▸ What the task requires:
Could you show each line of the records that contains the word "categories"?

▸ Saved data entries:
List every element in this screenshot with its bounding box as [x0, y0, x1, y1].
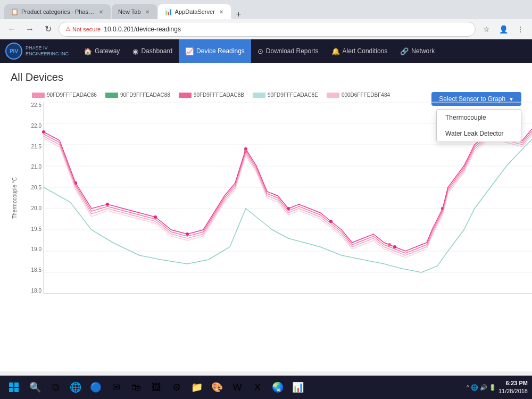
taskbar-files[interactable]: 📁	[187, 378, 206, 397]
taskbar-chrome[interactable]: 🌏	[268, 378, 287, 397]
legend-item-2: 90FD9FFFEADAC8B	[179, 92, 244, 98]
tray-network-icon[interactable]: 🌐	[471, 384, 478, 391]
tab3-favicon: 📊	[164, 8, 172, 15]
tab3-label: AppDataServer	[175, 9, 215, 15]
legend-item-0: 90FD9FFFEADAC86	[32, 92, 97, 98]
page-content: All Devices Select Sensor to Graph ▼ The…	[0, 63, 532, 371]
back-button[interactable]: ←	[4, 22, 19, 37]
chevron-down-icon: ▼	[509, 96, 514, 102]
svg-point-15	[186, 232, 189, 236]
warning-icon: ⚠	[65, 26, 71, 32]
taskbar-store[interactable]: 🛍	[127, 378, 146, 397]
tab-1[interactable]: 📋 Product categories · Phase IV En... ✕	[4, 4, 111, 19]
svg-rect-29	[9, 388, 13, 392]
taskbar-settings[interactable]: ⚙	[167, 378, 186, 397]
taskbar-search[interactable]: 🔍	[26, 378, 45, 397]
sensor-dropdown-menu: Thermocouple Water Leak Detector	[436, 109, 521, 142]
tab-2[interactable]: New Tab ✕	[112, 4, 157, 19]
taskbar: 🔍 ⧉ 🌐 🔵 ✉ 🛍 🖼 ⚙ 📁 🎨 W X 🌏 📊 ^ 🌐 🔊 🔋 6:23…	[0, 376, 532, 399]
network-icon: 🔗	[400, 47, 409, 55]
chart-icon: 📈	[185, 47, 194, 55]
legend-color-3	[253, 93, 265, 98]
nav-item-gateway[interactable]: 🏠 Gateway	[77, 39, 126, 63]
tray-volume-icon[interactable]: 🔊	[480, 384, 487, 391]
taskbar-task-view[interactable]: ⧉	[46, 378, 65, 397]
tray-icons: ^ 🌐 🔊 🔋	[467, 384, 496, 391]
browser-tabs: 📋 Product categories · Phase IV En... ✕ …	[0, 0, 532, 19]
taskbar-photos[interactable]: 🖼	[147, 378, 166, 397]
legend-color-4	[327, 93, 339, 98]
security-warning: ⚠ Not secure	[65, 26, 101, 32]
logo-circle: PIV	[5, 43, 22, 60]
taskbar-cortana[interactable]: 🔵	[86, 378, 105, 397]
taskbar-mail[interactable]: ✉	[106, 378, 126, 397]
start-button[interactable]	[2, 376, 26, 399]
legend-item-3: 90FD9FFFEADAC8E	[253, 92, 318, 98]
logo-text: PHASE IVENGINEERING INC	[26, 45, 69, 57]
browser-toolbar: ← → ↻ ⚠ Not secure 10.0.0.201/device-rea…	[0, 19, 532, 39]
home-icon: 🏠	[84, 47, 92, 55]
y-axis-label: Thermocouple °C	[11, 102, 21, 294]
dashboard-icon: ◉	[132, 47, 138, 55]
taskbar-paint[interactable]: 🎨	[207, 378, 227, 397]
legend-color-0	[32, 93, 45, 98]
windows-icon	[9, 382, 19, 393]
svg-point-24	[388, 243, 391, 246]
legend-color-1	[105, 93, 118, 98]
svg-rect-27	[9, 383, 13, 387]
nav-bar: PIV PHASE IVENGINEERING INC 🏠 Gateway ◉ …	[0, 39, 532, 63]
taskbar-app-extra[interactable]: 📊	[288, 378, 307, 397]
tray-time: 6:23 PM	[498, 379, 528, 387]
chart-point	[42, 130, 45, 134]
legend-item-1: 90FD9FFFEADAC88	[105, 92, 170, 98]
nav-item-network[interactable]: 🔗 Network	[394, 39, 441, 63]
svg-point-23	[244, 149, 247, 153]
legend-color-2	[179, 93, 192, 98]
dropdown-item-thermocouple[interactable]: Thermocouple	[437, 110, 521, 126]
browser-menu-icon[interactable]: ⋮	[513, 22, 528, 37]
page-title: All Devices	[11, 71, 521, 84]
tab1-close[interactable]: ✕	[98, 8, 104, 16]
nav-item-device-readings[interactable]: 📈 Device Readings	[179, 39, 251, 63]
browser-chrome: 📋 Product categories · Phase IV En... ✕ …	[0, 0, 532, 39]
svg-rect-28	[14, 383, 19, 387]
tab1-favicon: 📋	[11, 8, 18, 15]
address-text: 10.0.0.201/device-readings	[104, 26, 469, 33]
nav-item-alert-conditions[interactable]: 🔔 Alert Conditions	[325, 39, 394, 63]
tray-clock[interactable]: 6:23 PM 11/28/2018	[498, 379, 528, 396]
tray-chevron-icon[interactable]: ^	[467, 384, 469, 390]
tab1-label: Product categories · Phase IV En...	[21, 9, 95, 15]
dropdown-item-water-leak[interactable]: Water Leak Detector	[437, 126, 521, 142]
tray-battery-icon[interactable]: 🔋	[489, 384, 496, 391]
toolbar-icons: ☆ 👤 ⋮	[479, 22, 528, 37]
taskbar-excel[interactable]: X	[248, 378, 267, 397]
forward-button[interactable]: →	[22, 22, 37, 37]
svg-point-14	[154, 215, 157, 219]
svg-point-13	[106, 203, 109, 206]
alert-icon: 🔔	[331, 47, 340, 55]
taskbar-tray: ^ 🌐 🔊 🔋 6:23 PM 11/28/2018	[467, 379, 530, 396]
taskbar-edge[interactable]: 🌐	[66, 378, 85, 397]
nav-item-download-reports[interactable]: ⊙ Download Reports	[251, 39, 325, 63]
chart-wrapper: Select Sensor to Graph ▼ Thermocouple Wa…	[11, 92, 521, 294]
svg-point-19	[393, 245, 396, 248]
logo: PIV PHASE IVENGINEERING INC	[5, 43, 69, 60]
tab2-close[interactable]: ✕	[144, 8, 151, 16]
nav-item-dashboard[interactable]: ◉ Dashboard	[126, 39, 179, 63]
svg-rect-30	[14, 388, 19, 392]
tab2-label: New Tab	[118, 9, 141, 15]
tray-date: 11/28/2018	[498, 387, 528, 395]
reload-button[interactable]: ↻	[40, 22, 55, 37]
profile-icon[interactable]: 👤	[496, 22, 511, 37]
new-tab-button[interactable]: +	[232, 10, 245, 19]
y-axis-ticks: 22.5 22.0 21.5 21.0 20.5 20.0 19.5 19.0 …	[23, 102, 41, 294]
taskbar-word[interactable]: W	[228, 378, 247, 397]
address-bar[interactable]: ⚠ Not secure 10.0.0.201/device-readings	[59, 22, 476, 37]
tab-3[interactable]: 📊 AppDataServer ✕	[158, 4, 231, 19]
star-icon[interactable]: ☆	[479, 22, 494, 37]
tab3-close[interactable]: ✕	[218, 8, 225, 16]
legend-item-4: 000D6FFFEDBF484	[327, 92, 390, 98]
chart-line-3	[44, 128, 532, 272]
download-icon: ⊙	[257, 47, 263, 55]
app: PIV PHASE IVENGINEERING INC 🏠 Gateway ◉ …	[0, 39, 532, 371]
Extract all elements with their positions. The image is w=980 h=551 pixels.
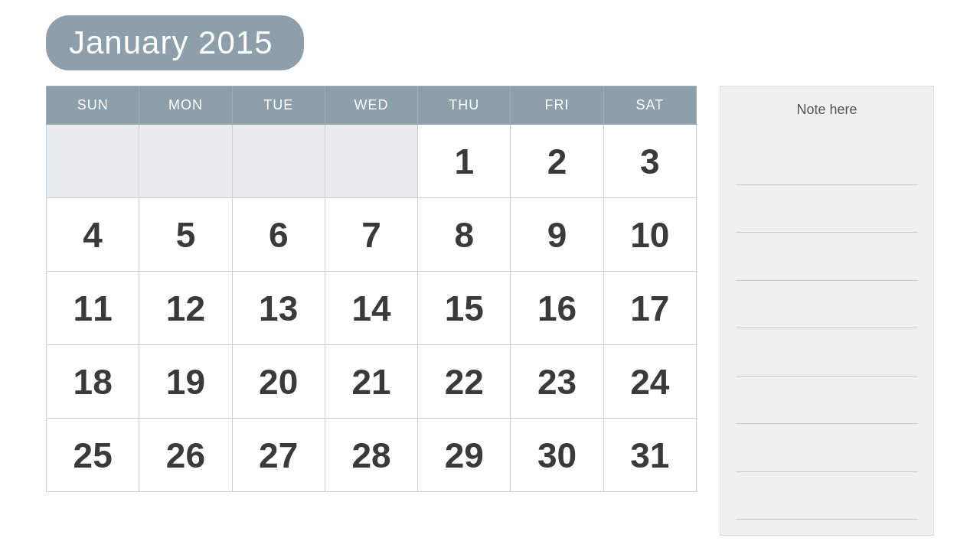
note-line[interactable] (736, 472, 918, 520)
notes-header: Note here (720, 86, 933, 129)
content-area: SUN MON TUE WED THU FRI SAT 123456789101… (46, 86, 934, 536)
header-mon: MON (139, 86, 232, 125)
header-sun: SUN (47, 86, 139, 125)
calendar-week-row: 11121314151617 (47, 272, 697, 345)
calendar-day[interactable]: 6 (232, 198, 325, 272)
header-thu: THU (418, 86, 511, 125)
note-line[interactable] (736, 137, 918, 185)
calendar-day[interactable]: 13 (232, 272, 325, 345)
calendar-day[interactable]: 30 (511, 419, 603, 492)
calendar-day[interactable]: 18 (47, 345, 139, 419)
calendar-day[interactable]: 27 (232, 419, 325, 492)
calendar-day[interactable]: 10 (603, 198, 696, 272)
calendar-day[interactable]: 31 (603, 419, 696, 492)
calendar-day[interactable]: 20 (232, 345, 325, 419)
calendar-day[interactable]: 19 (139, 345, 232, 419)
calendar-day[interactable]: 8 (418, 198, 511, 272)
header-tue: TUE (232, 86, 325, 125)
calendar-day[interactable]: 24 (603, 345, 696, 419)
calendar-day[interactable]: 28 (325, 419, 417, 492)
calendar-day[interactable]: 11 (47, 272, 139, 345)
calendar-wrapper: SUN MON TUE WED THU FRI SAT 123456789101… (46, 86, 697, 536)
calendar-day[interactable]: 4 (47, 198, 139, 272)
calendar-day (232, 125, 325, 198)
calendar-day[interactable]: 5 (139, 198, 232, 272)
calendar-day[interactable]: 15 (418, 272, 511, 345)
note-line[interactable] (736, 185, 918, 233)
calendar-day (325, 125, 417, 198)
calendar-table: SUN MON TUE WED THU FRI SAT 123456789101… (46, 86, 697, 492)
calendar-day[interactable]: 26 (139, 419, 232, 492)
calendar-day (139, 125, 232, 198)
calendar-day[interactable]: 22 (418, 345, 511, 419)
calendar-day[interactable]: 17 (603, 272, 696, 345)
note-line[interactable] (736, 328, 918, 377)
header-fri: FRI (511, 86, 603, 125)
calendar-day[interactable]: 25 (47, 419, 139, 492)
calendar-day[interactable]: 9 (511, 198, 603, 272)
month-title: January 2015 (46, 15, 304, 70)
note-line[interactable] (736, 281, 918, 329)
header-sat: SAT (603, 86, 696, 125)
calendar-day[interactable]: 3 (603, 125, 696, 198)
calendar-day[interactable]: 21 (325, 345, 417, 419)
days-header-row: SUN MON TUE WED THU FRI SAT (47, 86, 697, 125)
calendar-day[interactable]: 1 (418, 125, 511, 198)
calendar-day[interactable]: 2 (511, 125, 603, 198)
calendar-week-row: 45678910 (47, 198, 697, 272)
calendar-day[interactable]: 16 (511, 272, 603, 345)
notes-panel: Note here (720, 86, 934, 536)
calendar-day[interactable]: 7 (325, 198, 417, 272)
calendar-week-row: 123 (47, 125, 697, 198)
calendar-day[interactable]: 12 (139, 272, 232, 345)
note-line[interactable] (736, 377, 918, 425)
calendar-day (47, 125, 139, 198)
month-title-wrapper: January 2015 (46, 15, 934, 70)
header-wed: WED (325, 86, 417, 125)
calendar-day[interactable]: 29 (418, 419, 511, 492)
calendar-day[interactable]: 23 (511, 345, 603, 419)
calendar-day[interactable]: 14 (325, 272, 417, 345)
page-container: January 2015 SUN MON TUE WED THU FRI SAT (0, 0, 980, 551)
calendar-week-row: 18192021222324 (47, 345, 697, 419)
notes-lines (720, 129, 933, 535)
calendar-week-row: 25262728293031 (47, 419, 697, 492)
note-line[interactable] (736, 233, 918, 281)
note-line[interactable] (736, 424, 918, 472)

▸ Task output:
tab-1[interactable]: 📋 Product categories · Phase IV En... ✕	[4, 4, 111, 19]
browser-tabs: 📋 Product categories · Phase IV En... ✕ …	[0, 0, 532, 19]
browser-chrome: 📋 Product categories · Phase IV En... ✕ …	[0, 0, 532, 39]
tab1-label: Product categories · Phase IV En...	[21, 9, 95, 15]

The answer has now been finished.